風邪のように、あるいは疫病のように、気分が感染する事があったとしたら、きっと世界はもっといざこざの多い住み難い社会になっていたかもしれない。



気分ばかりではない。痛みも、苦しみも、熱さも、寒さも、飢えも、渇きも、決して他人はそれを自分の刺激としてわかってくれることはないのである。



そんなら自分でなんとかするしかない!



そう考えた時、そこにあったものが、いや、九子にとってはそれしかなかったものが坐禅だった。



一度はあきらめたうつ状態の時の坐禅。



九子がまだ自分の症状がウツであるとわからなかった時、医者にも行かず坐禅ばかりをやっていた時期があった。

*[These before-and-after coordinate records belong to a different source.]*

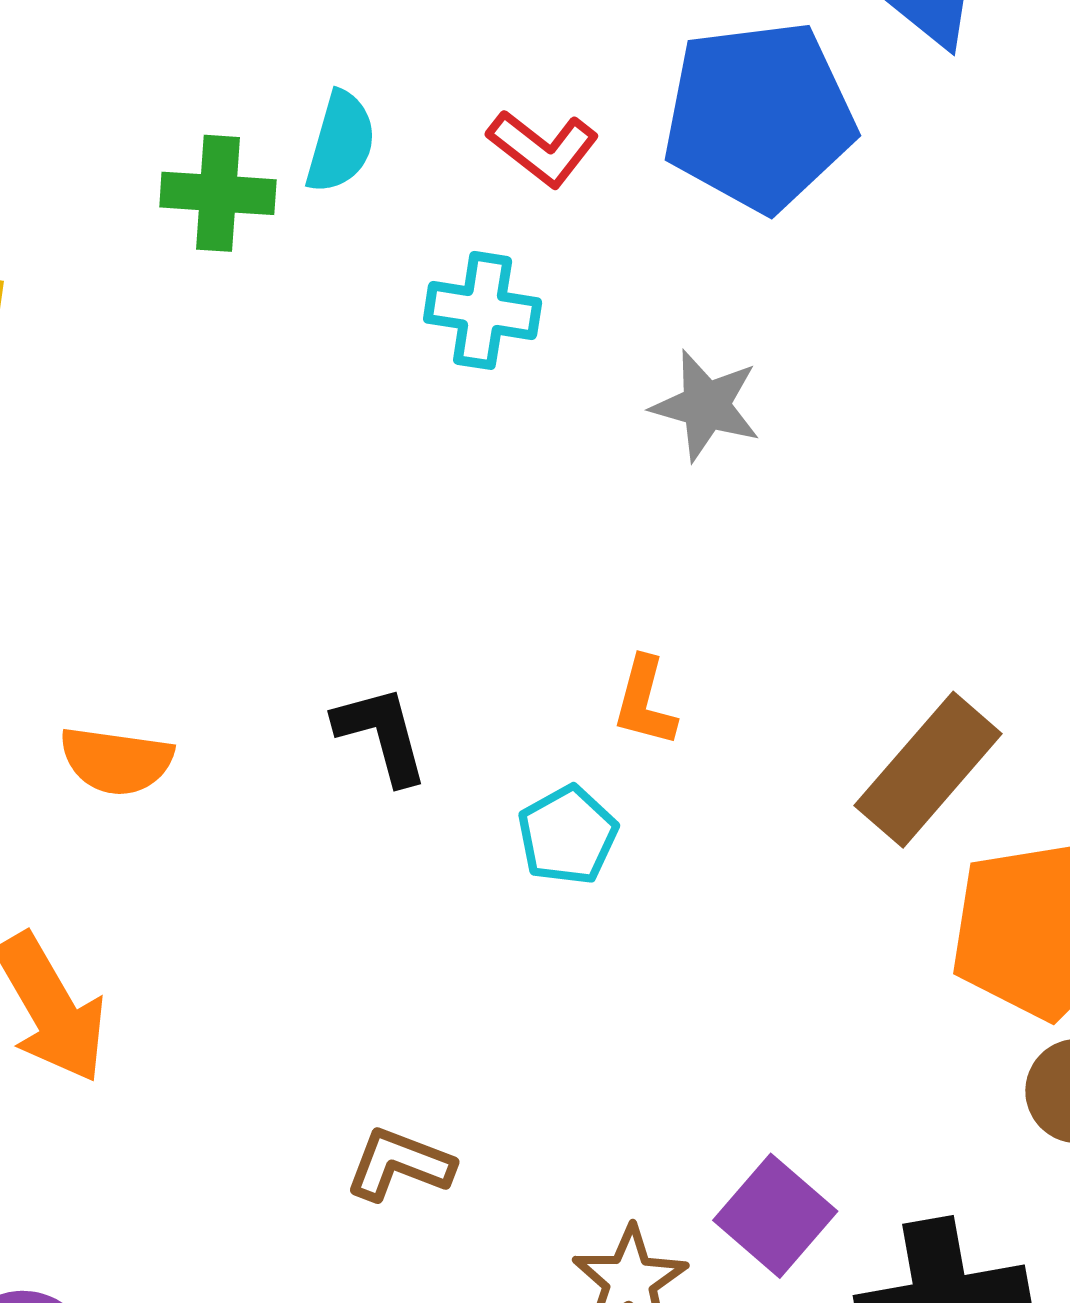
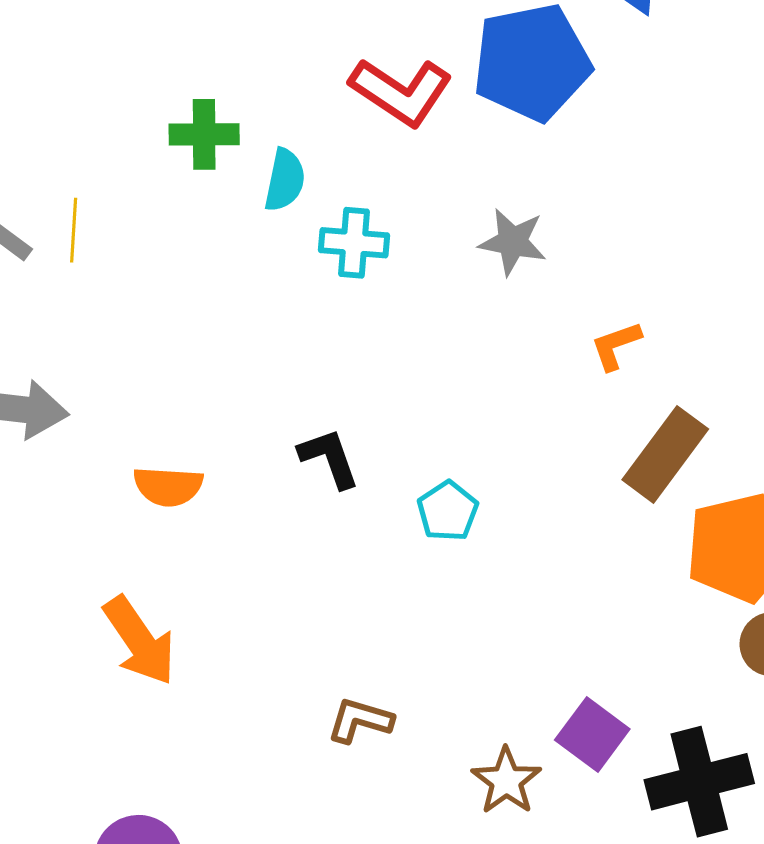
cyan semicircle: (341, 142) -> (285, 180), moved
red L-shape: (543, 148) -> (401, 92), size x1.5
cyan cross: (483, 310) -> (354, 243), moved
orange L-shape: (645, 702) -> (616, 346), moved, turned 60

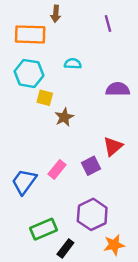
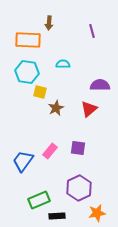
red triangle: (113, 146) -> (89, 109), moved
purple square: (91, 166) -> (78, 148), turned 35
black rectangle: (65, 249) -> (57, 216), turned 49

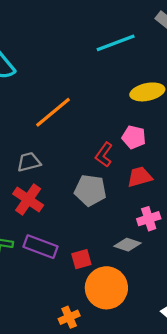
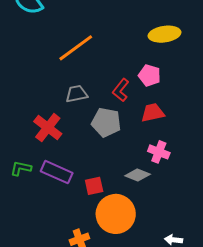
gray trapezoid: (29, 162) -> (77, 94), moved
pink cross: (149, 219) -> (159, 152), turned 35

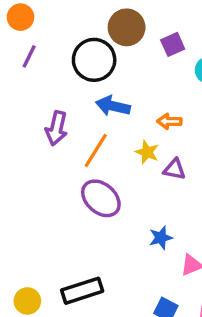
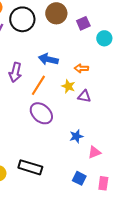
black circle: (94, 60) -> (22, 19), moved
black rectangle: (82, 291) -> (30, 167), turned 35

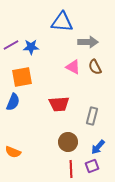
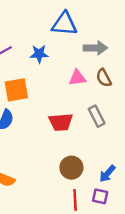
blue star: (31, 47) -> (39, 54), moved
pink triangle: (73, 67) -> (77, 78), turned -35
gray rectangle: (92, 116) -> (97, 116), moved, turned -42
purple square: (92, 166) -> (100, 196), turned 32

1000時間以上も坐禅をしてみた。

そんなに坐禅をしても、いつものような幸福感はやってこなかった。



以来うつ状態に坐禅は無効と決めてかかって、この時期お寺に行く事も、うちで坐ることも無かった。

それをやってみようと思ったのは、今回不安がことのほか辛かったからだ。



不安な気持ちの時にする坐禅は本当に素晴らしい!

姿勢を整え、呼吸を整え、規則正しく呼吸を数える事を30分ほど続けると、びくびくおどおどして いた気持ちがぴたりと静まっている。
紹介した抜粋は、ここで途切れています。